(Saved data entries)
>>

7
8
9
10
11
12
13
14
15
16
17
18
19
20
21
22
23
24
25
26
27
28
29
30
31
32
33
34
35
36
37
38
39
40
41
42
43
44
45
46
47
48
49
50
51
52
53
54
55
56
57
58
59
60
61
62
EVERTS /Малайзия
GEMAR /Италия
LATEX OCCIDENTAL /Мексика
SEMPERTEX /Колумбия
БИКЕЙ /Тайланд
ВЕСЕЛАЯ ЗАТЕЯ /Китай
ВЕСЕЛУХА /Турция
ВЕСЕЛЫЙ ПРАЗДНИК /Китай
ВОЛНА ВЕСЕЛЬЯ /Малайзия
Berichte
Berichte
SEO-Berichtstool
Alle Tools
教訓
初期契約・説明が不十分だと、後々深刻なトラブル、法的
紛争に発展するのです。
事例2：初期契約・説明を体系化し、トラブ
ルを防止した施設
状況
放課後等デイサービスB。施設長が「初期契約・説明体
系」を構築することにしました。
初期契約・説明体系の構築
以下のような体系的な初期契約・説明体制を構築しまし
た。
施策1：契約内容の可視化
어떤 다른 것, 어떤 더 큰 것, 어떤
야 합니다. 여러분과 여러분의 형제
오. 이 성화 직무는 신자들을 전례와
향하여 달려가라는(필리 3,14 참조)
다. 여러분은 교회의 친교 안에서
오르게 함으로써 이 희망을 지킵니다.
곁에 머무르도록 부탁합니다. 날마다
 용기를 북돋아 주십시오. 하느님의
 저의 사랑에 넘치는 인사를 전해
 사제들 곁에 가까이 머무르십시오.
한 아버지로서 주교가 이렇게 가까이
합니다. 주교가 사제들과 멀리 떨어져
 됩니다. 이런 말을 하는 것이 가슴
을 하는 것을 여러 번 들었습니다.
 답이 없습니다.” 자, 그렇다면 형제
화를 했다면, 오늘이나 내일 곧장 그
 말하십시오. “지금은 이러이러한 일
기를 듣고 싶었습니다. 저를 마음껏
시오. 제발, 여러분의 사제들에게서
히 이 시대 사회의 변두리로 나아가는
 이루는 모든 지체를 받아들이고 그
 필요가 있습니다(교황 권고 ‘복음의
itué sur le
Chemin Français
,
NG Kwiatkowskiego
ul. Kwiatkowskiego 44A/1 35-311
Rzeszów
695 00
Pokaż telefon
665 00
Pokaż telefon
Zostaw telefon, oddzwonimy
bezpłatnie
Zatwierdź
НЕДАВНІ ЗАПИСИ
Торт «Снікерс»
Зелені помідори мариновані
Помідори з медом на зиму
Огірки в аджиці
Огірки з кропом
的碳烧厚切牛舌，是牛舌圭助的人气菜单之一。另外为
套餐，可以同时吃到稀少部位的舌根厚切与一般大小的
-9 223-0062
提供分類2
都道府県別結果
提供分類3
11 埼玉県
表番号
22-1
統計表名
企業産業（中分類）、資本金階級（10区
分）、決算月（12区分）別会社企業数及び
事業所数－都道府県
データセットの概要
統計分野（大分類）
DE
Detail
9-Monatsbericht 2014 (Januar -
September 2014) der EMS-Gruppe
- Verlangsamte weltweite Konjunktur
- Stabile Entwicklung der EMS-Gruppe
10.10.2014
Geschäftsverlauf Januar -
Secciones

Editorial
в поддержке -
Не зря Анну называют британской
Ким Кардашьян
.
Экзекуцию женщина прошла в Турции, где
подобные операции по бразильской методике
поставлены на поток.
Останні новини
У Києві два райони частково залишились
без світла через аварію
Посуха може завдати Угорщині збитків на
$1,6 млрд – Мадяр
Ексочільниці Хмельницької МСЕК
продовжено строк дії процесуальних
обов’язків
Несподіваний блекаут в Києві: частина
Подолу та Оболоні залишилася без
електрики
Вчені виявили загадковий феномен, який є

<<

• [WHAT YOU ARE ASKED TO DO]: With nothing left out, print the data above exactly.

• [SOLUTION BELOW]:
7
8
9
10
11
12
13
14
15
16
17
18
19
20
21
22
23
24
25
26
27
28
29
30
31
32
33
34
35
36
37
38
39
40
41
42
43
44
45
46
47
48
49
50
51
52
53
54
55
56
57
58
59
60
61
62
EVERTS /Малайзия
GEMAR /Италия
LATEX OCCIDENTAL /Мексика
SEMPERTEX /Колумбия
БИКЕЙ /Тайланд
ВЕСЕЛАЯ ЗАТЕЯ /Китай
ВЕСЕЛУХА /Турция
ВЕСЕЛЫЙ ПРАЗДНИК /Китай
ВОЛНА ВЕСЕЛЬЯ /Малайзия
Berichte
Berichte
SEO-Berichtstool
Alle Tools
教訓
初期契約・説明が不十分だと、後々深刻なトラブル、法的
紛争に発展するのです。
事例2：初期契約・説明を体系化し、トラブ
ルを防止した施設
状況
放課後等デイサービスB。施設長が「初期契約・説明体
系」を構築することにしました。
初期契約・説明体系の構築
以下のような体系的な初期契約・説明体制を構築しまし
た。
施策1：契約内容の可視化
어떤 다른 것, 어떤 더 큰 것, 어떤
야 합니다. 여러분과 여러분의 형제
오. 이 성화 직무는 신자들을 전례와
향하여 달려가라는(필리 3,14 참조)
다. 여러분은 교회의 친교 안에서
오르게 함으로써 이 희망을 지킵니다.
곁에 머무르도록 부탁합니다. 날마다
 용기를 북돋아 주십시오. 하느님의
 저의 사랑에 넘치는 인사를 전해
 사제들 곁에 가까이 머무르십시오.
한 아버지로서 주교가 이렇게 가까이
합니다. 주교가 사제들과 멀리 떨어져
 됩니다. 이런 말을 하는 것이 가슴
을 하는 것을 여러 번 들었습니다.
 답이 없습니다.” 자, 그렇다면 형제
화를 했다면, 오늘이나 내일 곧장 그
 말하십시오. “지금은 이러이러한 일
기를 듣고 싶었습니다. 저를 마음껏
시오. 제발, 여러분의 사제들에게서
히 이 시대 사회의 변두리로 나아가는
 이루는 모든 지체를 받아들이고 그
 필요가 있습니다(교황 권고 ‘복음의
itué sur le
Chemin Français
,
NG Kwiatkowskiego
ul. Kwiatkowskiego 44A/1 35-311
Rzeszów
695 00
Pokaż telefon
665 00
Pokaż telefon
Zostaw telefon, oddzwonimy
bezpłatnie
Zatwierdź
НЕДАВНІ ЗАПИСИ
Торт «Снікерс»
Зелені помідори мариновані
Помідори з медом на зиму
Огірки в аджиці
Огірки з кропом
的碳烧厚切牛舌，是牛舌圭助的人气菜单之一。另外为
套餐，可以同时吃到稀少部位的舌根厚切与一般大小的
-9 223-0062
提供分類2
都道府県別結果
提供分類3
11 埼玉県
表番号
22-1
統計表名
企業産業（中分類）、資本金階級（10区
分）、決算月（12区分）別会社企業数及び
事業所数－都道府県
データセットの概要
統計分野（大分類）
DE
Detail
9-Monatsbericht 2014 (Januar -
September 2014) der EMS-Gruppe
- Verlangsamte weltweite Konjunktur
- Stabile Entwicklung der EMS-Gruppe
10.10.2014
Geschäftsverlauf Januar -
Secciones

Editorial
в поддержке -
Не зря Анну называют британской
Ким Кардашьян
.
Экзекуцию женщина прошла в Турции, где
подобные операции по бразильской методике
поставлены на поток.
Останні новини
У Києві два райони частково залишились
без світла через аварію
Посуха може завдати Угорщині збитків на
$1,6 млрд – Мадяр
Ексочільниці Хмельницької МСЕК
продовжено строк дії процесуальних
обов’язків
Несподіваний блекаут в Києві: частина
Подолу та Оболоні залишилася без
електрики
Вчені виявили загадковий феномен, який є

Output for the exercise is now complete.